For most of us the weekend's rain provided little more than an inconvenience.
Symptoms included a backlog of washing, rained-out barbecues and the onset of cabin fever.
But one wonders if maybe it had more dire consequences given the forgettable weekend on the country's roads, where nine people were killed between Friday and the early hours of yesterday.
As of yesterday the road toll for the year stood at 292 - more than 40 more than the same time last year. But it gets worse - police predict a further 60 people will die on New Zealand roads this year.
It's hard to fathom, given education, headlines and awareness are at an all-time high.
Maybe the rain was a contributing factor.
Anyone who watched the Bathurst 1000 race highlights - namely six hours of pouring rain - was treated to uber-fast wiper blade speed, V8s spinning out of control and the consequent crashes.
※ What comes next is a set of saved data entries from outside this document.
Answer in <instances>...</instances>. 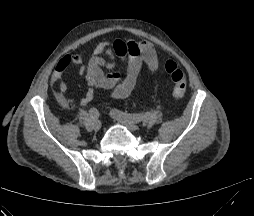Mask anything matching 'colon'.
<instances>
[{"label": "colon", "mask_w": 254, "mask_h": 216, "mask_svg": "<svg viewBox=\"0 0 254 216\" xmlns=\"http://www.w3.org/2000/svg\"><path fill=\"white\" fill-rule=\"evenodd\" d=\"M162 65L172 81L173 98L177 101L182 100L186 93V80L183 72L172 60L162 61Z\"/></svg>", "instance_id": "colon-1"}]
</instances>
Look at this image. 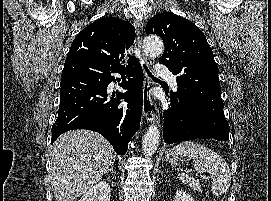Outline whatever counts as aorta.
<instances>
[{
	"mask_svg": "<svg viewBox=\"0 0 271 201\" xmlns=\"http://www.w3.org/2000/svg\"><path fill=\"white\" fill-rule=\"evenodd\" d=\"M143 50L150 58H157L163 53V42L155 35L147 36L143 42ZM160 131L156 124L147 129L142 142V150L145 156L154 154L159 146Z\"/></svg>",
	"mask_w": 271,
	"mask_h": 201,
	"instance_id": "obj_1",
	"label": "aorta"
}]
</instances>
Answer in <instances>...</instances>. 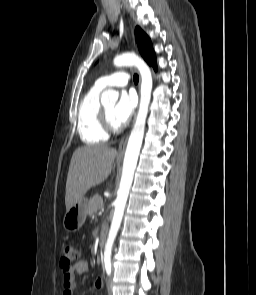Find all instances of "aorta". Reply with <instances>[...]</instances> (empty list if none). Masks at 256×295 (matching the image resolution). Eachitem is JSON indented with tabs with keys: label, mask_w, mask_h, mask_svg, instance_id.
Returning a JSON list of instances; mask_svg holds the SVG:
<instances>
[{
	"label": "aorta",
	"mask_w": 256,
	"mask_h": 295,
	"mask_svg": "<svg viewBox=\"0 0 256 295\" xmlns=\"http://www.w3.org/2000/svg\"><path fill=\"white\" fill-rule=\"evenodd\" d=\"M114 65L116 67L135 66L138 68L141 75V97L136 122L131 131L124 156L122 177L117 193V198L115 200L114 215L104 249L105 261H110L111 259L112 247L121 225L127 198L132 185L133 176L143 141L145 123L153 85L152 74L149 67L137 55L133 53H124L120 56H117L114 59ZM117 100L118 92L114 90H106L101 95V103L104 105L109 103L115 104Z\"/></svg>",
	"instance_id": "1"
}]
</instances>
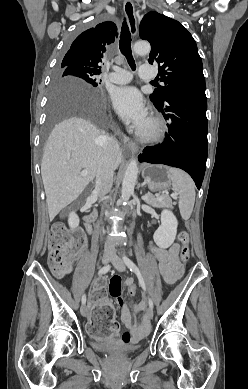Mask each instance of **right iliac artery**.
I'll use <instances>...</instances> for the list:
<instances>
[{
  "label": "right iliac artery",
  "instance_id": "82829eb1",
  "mask_svg": "<svg viewBox=\"0 0 248 389\" xmlns=\"http://www.w3.org/2000/svg\"><path fill=\"white\" fill-rule=\"evenodd\" d=\"M110 268H111L110 265H106V266L102 267V268L99 270L98 274H99V275L105 274V273H107V272L110 270ZM85 303H86V295H83V296H82V304H85Z\"/></svg>",
  "mask_w": 248,
  "mask_h": 389
}]
</instances>
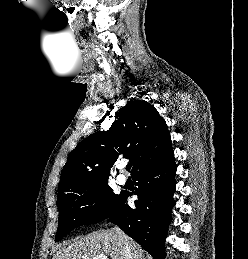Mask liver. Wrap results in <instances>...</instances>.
Here are the masks:
<instances>
[{
	"label": "liver",
	"instance_id": "6515ba94",
	"mask_svg": "<svg viewBox=\"0 0 248 259\" xmlns=\"http://www.w3.org/2000/svg\"><path fill=\"white\" fill-rule=\"evenodd\" d=\"M128 245L133 259H146L142 248L127 235H119L116 230H99L73 240L53 256V259H94L99 255L111 259H126Z\"/></svg>",
	"mask_w": 248,
	"mask_h": 259
}]
</instances>
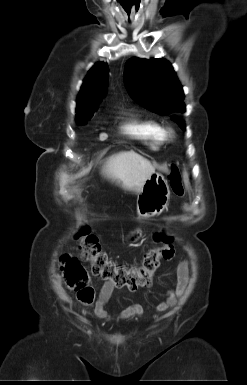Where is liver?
Listing matches in <instances>:
<instances>
[{"mask_svg": "<svg viewBox=\"0 0 247 385\" xmlns=\"http://www.w3.org/2000/svg\"><path fill=\"white\" fill-rule=\"evenodd\" d=\"M102 173L118 180L124 189L139 193L146 180L155 173L150 161L134 151L119 152L105 162Z\"/></svg>", "mask_w": 247, "mask_h": 385, "instance_id": "6515ba94", "label": "liver"}]
</instances>
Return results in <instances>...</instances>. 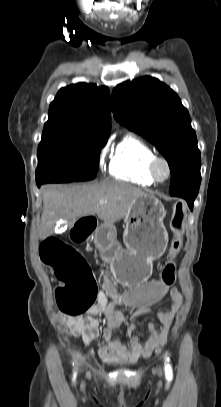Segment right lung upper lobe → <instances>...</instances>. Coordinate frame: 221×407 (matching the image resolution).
I'll return each instance as SVG.
<instances>
[{
  "label": "right lung upper lobe",
  "mask_w": 221,
  "mask_h": 407,
  "mask_svg": "<svg viewBox=\"0 0 221 407\" xmlns=\"http://www.w3.org/2000/svg\"><path fill=\"white\" fill-rule=\"evenodd\" d=\"M110 128L108 88L78 83L59 90L50 104L43 135H68L106 142Z\"/></svg>",
  "instance_id": "1"
}]
</instances>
We all know the dangers of when rain meets driving - but one wonders, even with such knowledge, whether it curbs the collective speed. In our modern-day haste to get to our destinations it seems it's a pipe dream to slow down - despite the diminished traction, stopping distances and visibility.
While competitive racing can't be set against our public motoring, road policing national manager Superintendent Steve Greally yesterday came close to comparing the carnage:
"The last four years have been particularly gruesome - a battle zone [on the roads]. If we can get under 350 [deaths] this year, I would take that as some sort of victory".
Motorists' shared respect and responsibility would go some way to preclude such grim tidings.